= Prompt =
Copy every record verbatim but exclude the pictures.

Start of Available data

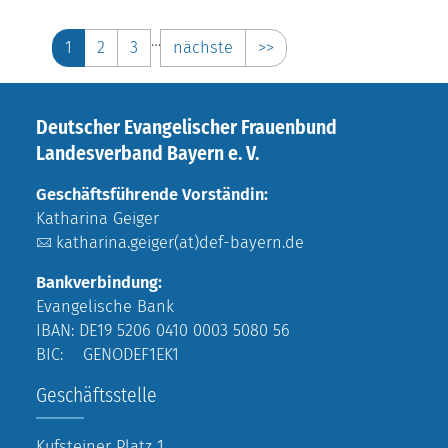
…
1
2
3
nächste
>>
Deutscher Evangelischer Frauenbund
Landesverband Bayern e. V.
Geschäftsführende Vorständin:
Katharina Geiger
katharina.geiger(at)def-bayern.de
Bankverbindung:
Evangelische Bank
IBAN: DE19 5206 0410 0003 5080 56
BIC: GENODEF1EK1
Geschäftsstelle
Kufsteiner Platz 1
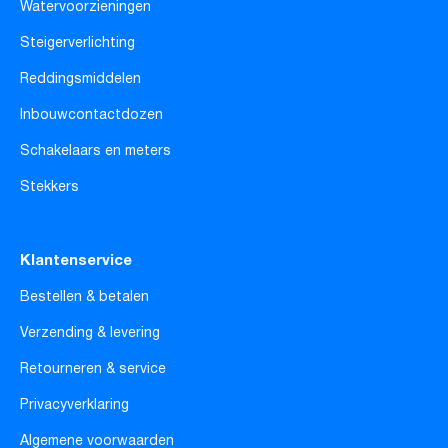
Watervoorzieningen
Steigerverlichting
Reddingsmiddelen
Inbouwcontactdozen
Schakelaars en meters
Stekkers
Klantenservice
Bestellen & betalen
Verzending & levering
Retourneren & service
Privacyverklaring
Algemene voorwaarden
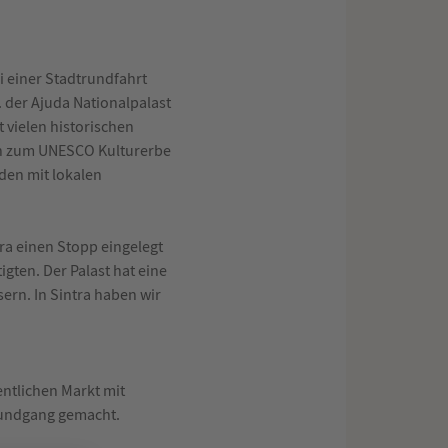
 einer Stadtrundfahrt
 der Ajuda Nationalpalast
t vielen historischen
ren zum UNESCO Kulturerbe
den mit lokalen
ra einen Stopp eingelegt
gten. Der Palast hat eine
rn. In Sintra haben wir
ntlichen Markt mit
rundgang gemacht.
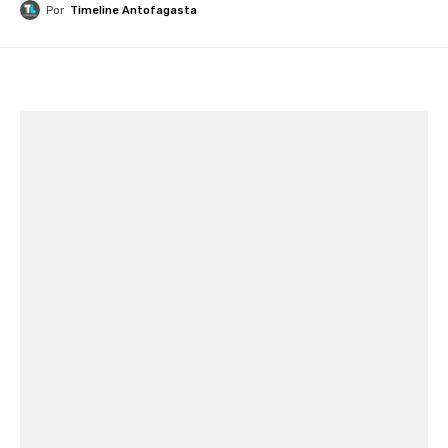
Por
Timeline Antofagasta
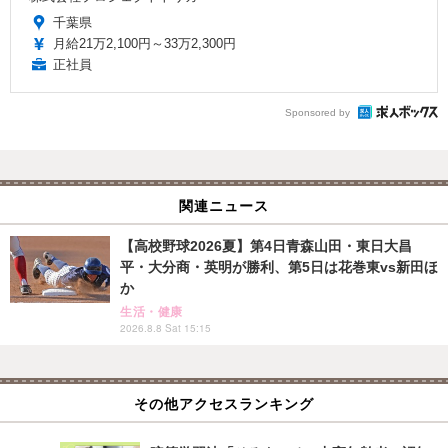
千葉県
月給21万2,100円～33万2,300円
正社員
Sponsored by
関連ニュース
【高校野球2026夏】第4日青森山田・東日大昌
平・大分商・英明が勝利、第5日は花巻東vs新田ほ
か
生活・健康
2026.8.8 Sat 15:15
その他アクセスランキング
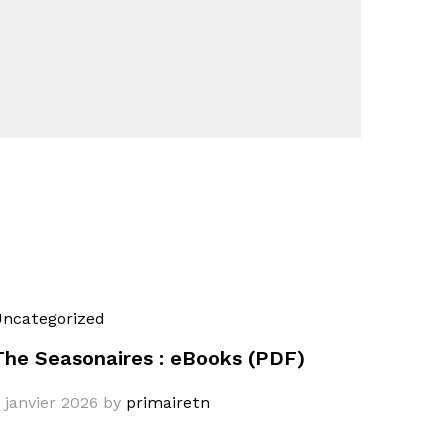
ncategorized
The Seasonaires : eBooks (PDF)
 janvier 2026
by
primairetn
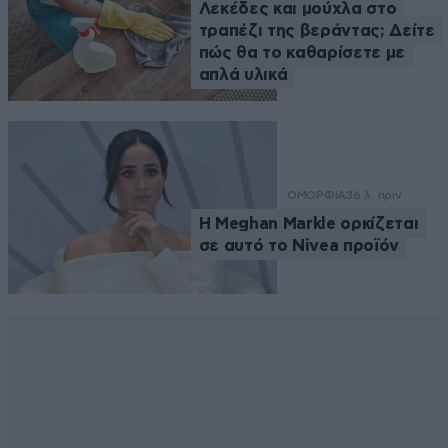
Λεκέδες και μούχλα στο
τραπέζι της βεράντας; Δείτε
πώς θα το καθαρίσετε με
απλά υλικά
ΟΜΟΡΦΙΑ
36 λ. πριν
Η Meghan Markle ορκίζεται
σε αυτό το Nivea προϊόν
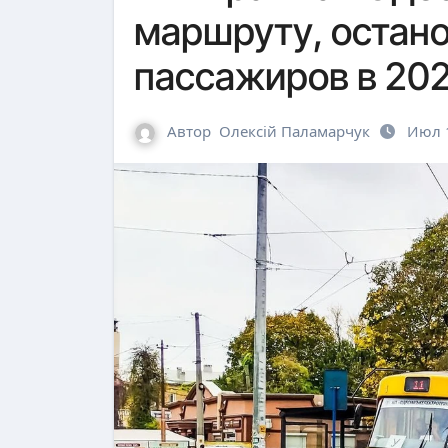
маршруту, остано
пассажиров в 202
Автор
Олексій Паламарчук
Июл 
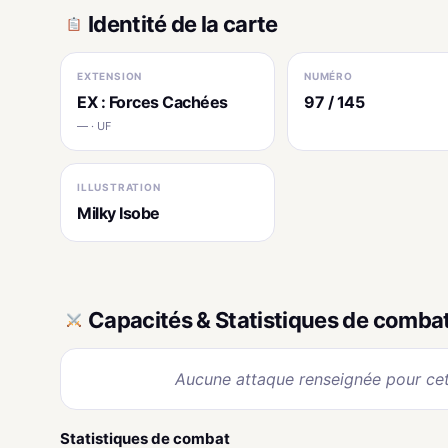
Identité de la carte
EXTENSION
NUMÉRO
EX : Forces Cachées
97 / 145
— · UF
ILLUSTRATION
Milky Isobe
Capacités & Statistiques de comba
Aucune attaque renseignée pour cet
Statistiques de combat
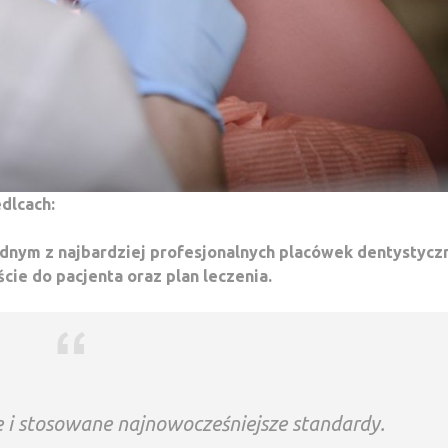
dlcach:
ednym z najbardziej profesjonalnych placówek dentystycz
ście do pacjenta oraz plan leczenia.
 i stosowane najnowocześniejsze standardy.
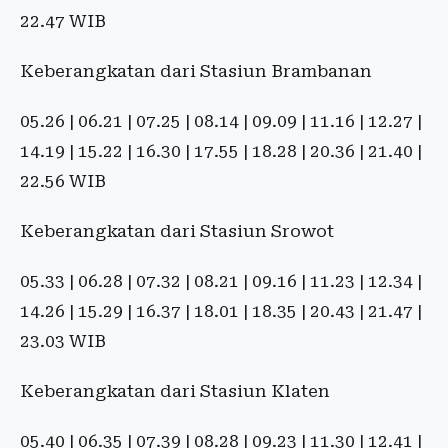
22.47 WIB
Keberangkatan dari Stasiun Brambanan
05.26 | 06.21 | 07.25 | 08.14 | 09.09 | 11.16 | 12.27 |
14.19 | 15.22 | 16.30 | 17.55 | 18.28 | 20.36 | 21.40 |
22.56 WIB
Keberangkatan dari Stasiun Srowot
05.33 | 06.28 | 07.32 | 08.21 | 09.16 | 11.23 | 12.34 |
14.26 | 15.29 | 16.37 | 18.01 | 18.35 | 20.43 | 21.47 |
23.03 WIB
Keberangkatan dari Stasiun Klaten
05.40 | 06.35 | 07.39 | 08.28 | 09.23 | 11.30 | 12.41 |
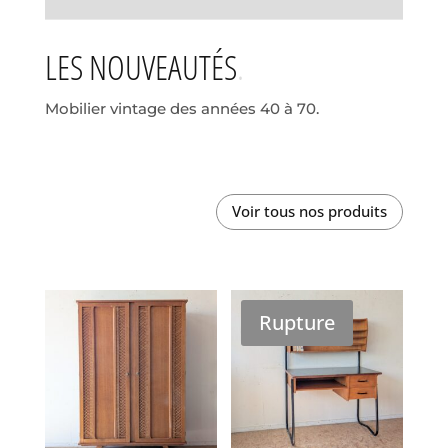
LES NOUVEAUTÉS
Mobilier vintage des années 40 à 70.
Voir tous nos produits
Rupture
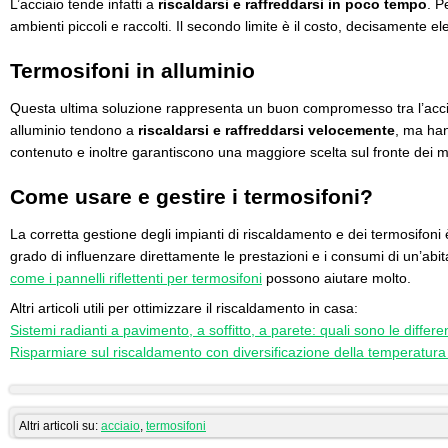
L’acciaio tende infatti a
riscaldarsi e raffreddarsi in poco tempo
. P
ambienti piccoli e raccolti. Il secondo limite è il costo, decisamente ele
Termosifoni in alluminio
Questa ultima soluzione rappresenta un buon compromesso tra l’acciai
alluminio tendono a
riscaldarsi e raffreddarsi velocemente
, ma ha
contenuto e inoltre garantiscono una maggiore scelta sul fronte dei mo
Come usare e gestire i termosifoni?
La corretta gestione degli impianti di riscaldamento e dei termosifon
grado di influenzare direttamente le prestazioni e i consumi di un’abi
come i pannelli riflettenti per termosifoni
possono aiutare molto.
Altri articoli utili per ottimizzare il riscaldamento in casa:
Sistemi radianti a pavimento, a soffitto, a parete: quali sono le differ
Risparmiare sul riscaldamento con diversificazione della temperatura
Altri articoli su:
acciaio
,
termosifoni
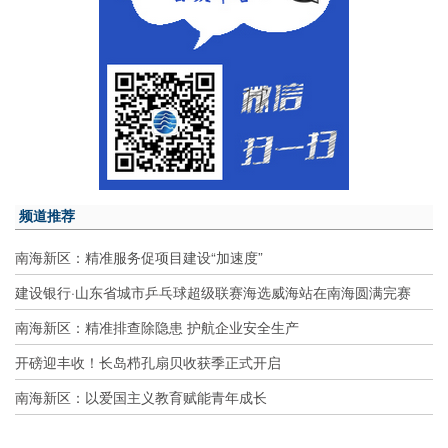
频道推荐
南海新区：精准服务促项目建设“加速度”
建设银行·山东省城市乒乓球超级联赛海选威海站在南海圆满完赛
南海新区：精准排查除隐患 护航企业安全生产
开磅迎丰收！长岛栉孔扇贝收获季正式开启
南海新区：以爱国主义教育赋能青年成长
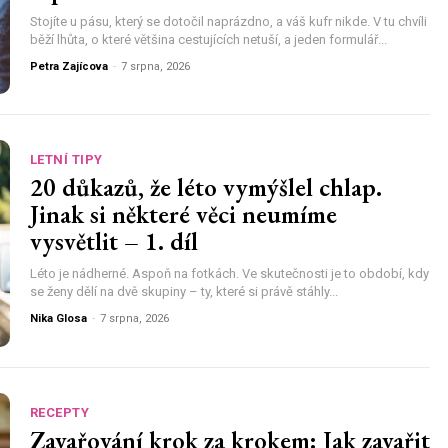
Stojíte u pásu, který se dotočil naprázdno, a váš kufr nikde. V tu chvíli
běží lhůta, o které většina cestujících netuší, a jeden formulář...
Petra Zajícova
-
7 srpna, 2026
LETNÍ TIPY
20 důkazů, že léto vymýšlel chlap.
Jinak si některé věci neumíme
vysvětlit – 1. díl
Léto je nádherné. Aspoň na fotkách. Ve skutečnosti je to období, kdy
se ženy dělí na dvě skupiny – ty, které si právě stáhly...
Nika Glosa
-
7 srpna, 2026
RECEPTY
Zavařování krok za krokem: Jak zavařit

End of Available data

= Worked solution =
…
1
2
3
nächste
>>
Deutscher Evangelischer Frauenbund
Landesverband Bayern e. V.
Geschäftsführende Vorständin:
Katharina Geiger
katharina.geiger(at)def-bayern.de
Bankverbindung:
Evangelische Bank
IBAN: DE19 5206 0410 0003 5080 56
BIC: GENODEF1EK1
Geschäftsstelle
Kufsteiner Platz 1
Watervoorzieningen
Steigerverlichting
Reddingsmiddelen
Inbouwcontactdozen
Schakelaars en meters
Stekkers
Klantenservice
Bestellen & betalen
Verzending & levering
Retourneren & service
Privacyverklaring
Algemene voorwaarden
 einer Stadtrundfahrt
 der Ajuda Nationalpalast
t vielen historischen
ren zum UNESCO Kulturerbe
den mit lokalen
ra einen Stopp eingelegt
gten. Der Palast hat eine
rn. In Sintra haben wir
ntlichen Markt mit
rundgang gemacht.
Por
Timeline Antofagasta
千葉県
月給21万2,100円～33万2,300円
正社員
Sponsored by
関連ニュース
【高校野球2026夏】第4日青森山田・東日大昌
平・大分商・英明が勝利、第5日は花巻東vs新田ほ
か
生活・健康
2026.8.8 Sat 15:15
その他アクセスランキング
ncategorized
The Seasonaires : eBooks (PDF)
 janvier 2026
by
primairetn
Λεκέδες και μούχλα στο
τραπέζι της βεράντας; Δείτε
πώς θα το καθαρίσετε με
απλά υλικά
ΟΜΟΡΦΙΑ
36 λ. πριν
Η Meghan Markle ορκίζεται
σε αυτό το Nivea προϊόν
маршруту, остано
пассажиров в 202
Автор
Олексій Паламарчук
Июл 
Identité de la carte
EXTENSION
NUMÉRO
EX : Forces Cachées
97 / 145
— · UF
ILLUSTRATION
Milky Isobe
Capacités & Statistiques de comba
Aucune attaque renseignée pour cet
Statistiques de combat
dlcach:
ednym z najbardziej profesjonalnych placówek dentystycz
ście do pacjenta oraz plan leczenia.
 i stosowane najnowocześniejsze standardy.
22.47 WIB
Keberangkatan dari Stasiun Brambanan
05.26 | 06.21 | 07.25 | 08.14 | 09.09 | 11.16 | 12.27 |
14.19 | 15.22 | 16.30 | 17.55 | 18.28 | 20.36 | 21.40 |
22.56 WIB
Keberangkatan dari Stasiun Srowot
05.33 | 06.28 | 07.32 | 08.21 | 09.16 | 11.23 | 12.34 |
14.26 | 15.29 | 16.37 | 18.01 | 18.35 | 20.43 | 21.47 |
23.03 WIB
Keberangkatan dari Stasiun Klaten
05.40 | 06.35 | 07.39 | 08.28 | 09.23 | 11.30 | 12.41 |
LES NOUVEAUTÉS
Mobilier vintage des années 40 à 70.
Voir tous nos produits
Rupture
L’acciaio tende infatti a
riscaldarsi e raffreddarsi in poco tempo
. P
ambienti piccoli e raccolti. Il secondo limite è il costo, decisamente ele
Termosifoni in alluminio
Questa ultima soluzione rappresenta un buon compromesso tra l’acciai
alluminio tendono a
riscaldarsi e raffreddarsi velocemente
, ma ha
contenuto e inoltre garantiscono una maggiore scelta sul fronte dei mo
Come usare e gestire i termosifoni?
La corretta gestione degli impianti di riscaldamento e dei termosifon
grado di influenzare direttamente le prestazioni e i consumi di un’abi
come i pannelli riflettenti per termosifoni
possono aiutare molto.
Altri articoli utili per ottimizzare il riscaldamento in casa:
Sistemi radianti a pavimento, a soffitto, a parete: quali sono le differ
Risparmiare sul riscaldamento con diversificazione della temperatura
Altri articoli su:
acciaio
,
termosifoni
频道推荐
南海新区：精准服务促项目建设“加速度”
建设银行·山东省城市乒乓球超级联赛海选威海站在南海圆满完赛
南海新区：精准排查除隐患 护航企业安全生产
开磅迎丰收！长岛栉孔扇贝收获季正式开启
南海新区：以爱国主义教育赋能青年成长
Stojíte u pásu, který se dotočil naprázdno, a váš kufr nikde. V tu chvíli
běží lhůta, o které většina cestujících netuší, a jeden formulář...
Petra Zajícova
-
7 srpna, 2026
LETNÍ TIPY
20 důkazů, že léto vymýšlel chlap.
Jinak si některé věci neumíme
vysvětlit – 1. díl
Léto je nádherné. Aspoň na fotkách. Ve skutečnosti je to období, kdy
se ženy dělí na dvě skupiny – ty, které si právě stáhly...
Nika Glosa
-
7 srpna, 2026
RECEPTY
Zavařování krok za krokem: Jak zavařit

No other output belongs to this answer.